It seems the wacky weather here in Ann Arbor and other parts of the country has at last compelled politicians to finally face global warming – a reality they’ve so far been content to let Al Gore trumpet alone. Last week Speaker of the House Nancy Pelosi (D-Calif.) announced plans to form a committee on global warming in the House to investigate ways to curb greenhouse emissions and research alternative energy sources. This announcement by the new Democratic leadership is a welcome addition to its already ambitious agenda and has the potential to make a real difference in the near future – as long as the menaces of inter- and intra-party rivalries are held at bay.
Pelosi has said that the new committee, chaired by Rep. Ed Markey (D-Mass.), will hear legislative proposals on how to achieve energy independence and reverse global warming. It’s no coincidence that this issue has come to the forefront under the Democrats’ watch. The Bush Administration and its congressional allies have kept their head in the sand about this issue for years, even as more and more damning evidence of its drastic impacts is presented. As such, America is light years behind the rest of the world in certain environmental standards, remaining one of only two industrialized nations to hold out on the Kyoto Protocol. When American companies can’t sell some cars in China because they fail to meet emissions standards, it ought to be painfully clear that fresh minds are absolutely vital for bringing this country up to speed.
However, the nascent committee will have to push hard in Congress to hammer together a bill by the July 4 target.
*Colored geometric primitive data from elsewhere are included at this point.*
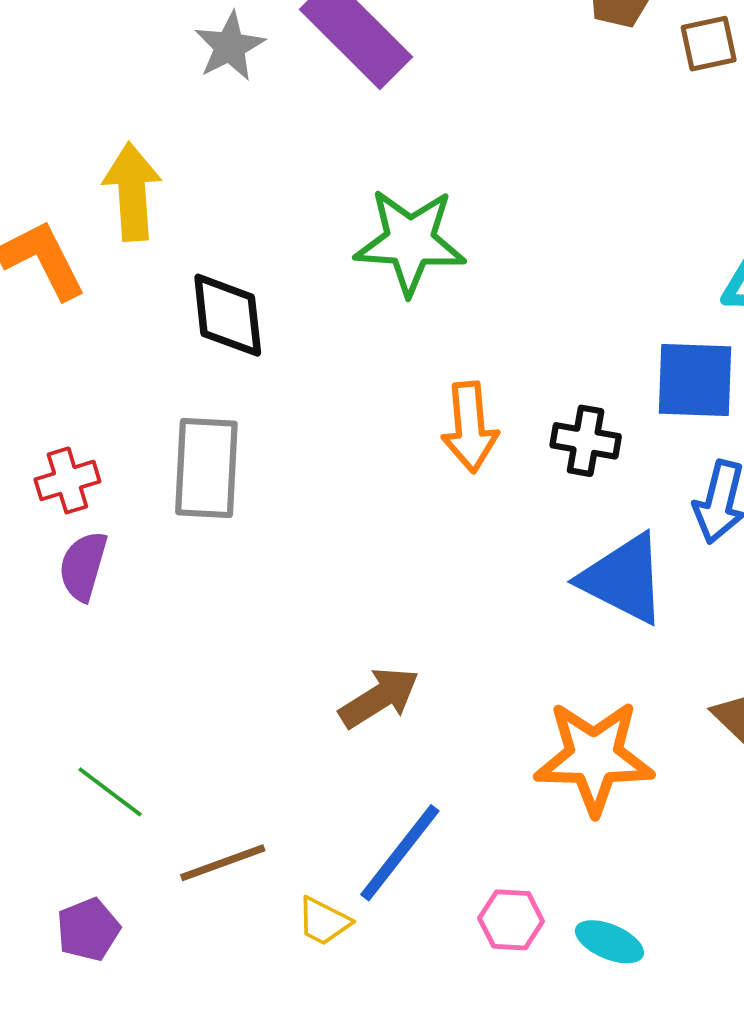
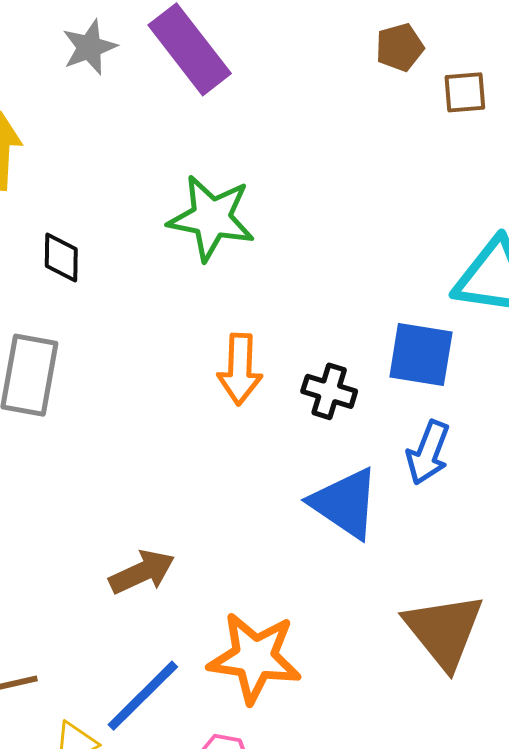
black diamond: (228, 315) -> (61, 257), size x0.7
orange star: (594, 757) -> (255, 658), moved

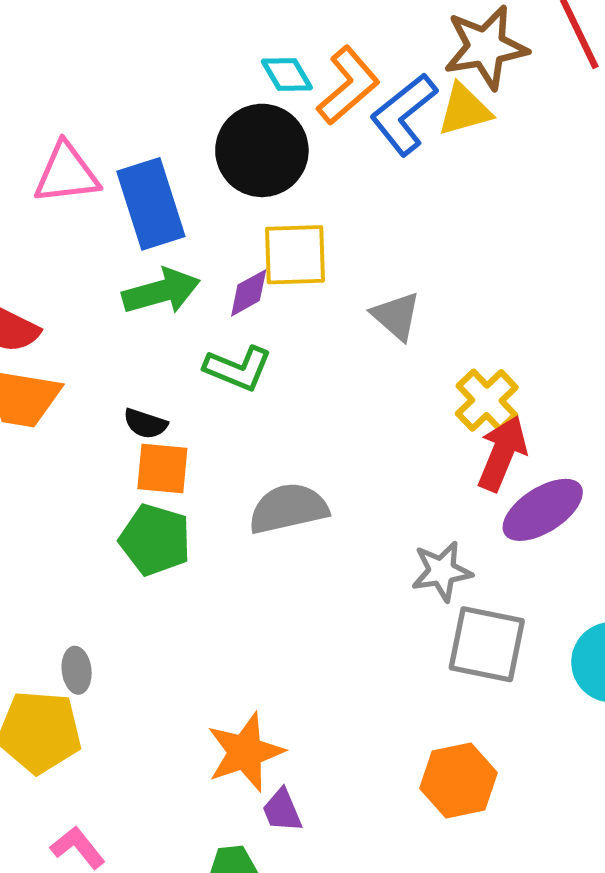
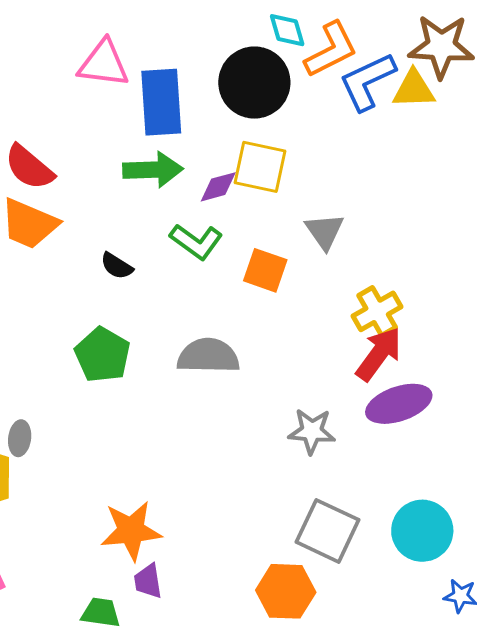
orange square: (162, 469) -> (265, 270), moved
gray square: (487, 644) -> (328, 531), moved

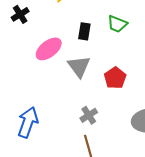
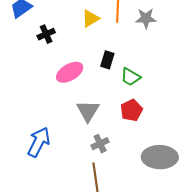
green trapezoid: (117, 24) -> (130, 77), moved
gray triangle: (79, 66) -> (88, 111), moved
Even within the Democratic party, Rep. John Dingell (D-Mich.) expressed doubt as to whether the committee will accomplish anything. Dingell feels that the issue is best handled by the Committee on Energy and Commerce, which he chairs. While his argument may have merit, denial is no longer an effective way of dealing with the oncoming climate crisis, and implementing tougher standards is a giant feather in the Democrats’ cap – and it couldn’t have been timed better.
The new committee will do its work before the thick of the approaching 2008 campaign season completely occupies Washington, and it could force the issue into the heart of the campaign, where it belongs. Stonewalling from congressional Republicans is expected, and, of course, the Bush Administration, can only be overcome by unity on the Democratic side.
An issue that matters as much as global warming must be dealt with in the immediate present, and the announcement of this committee reinforces that point. Ann Arbor and other cities and states have already shown a commitment to environmental stability, and it is time for the federal government to do the same. President Bush could be forced to compromise with Democrats and adopt a more prudent environmental policy, something the nation has sorely missed in these days of energy policies written by energy company lobbyists.
In a time when the Bush Administration has been hounded on by critics over the mess it continues to stir in Iraq, it’s reassuring to see the Congress take up an important domestic issue. At the very least it will make global warming even more visible and push it into the 2008 spotlight. It should also strongly challenge the Bush Administration into action on an issue we can no longer afford to neglect or undermine.